» Material for this task
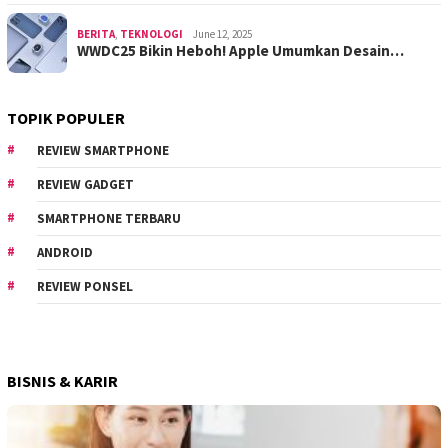
BERITA
,
TEKNOLOGI
June 12, 2025
WWDC25 Bikin Heboh! Apple Umumkan Desain…
TOPIK POPULER
REVIEW SMARTPHONE
REVIEW GADGET
SMARTPHONE TERBARU
ANDROID
REVIEW PONSEL
BISNIS & KARIR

» What the task asks
Above are some records. Count the lines among them with the word "SMARTPHONE", and answer with the number only.

» Written solution
2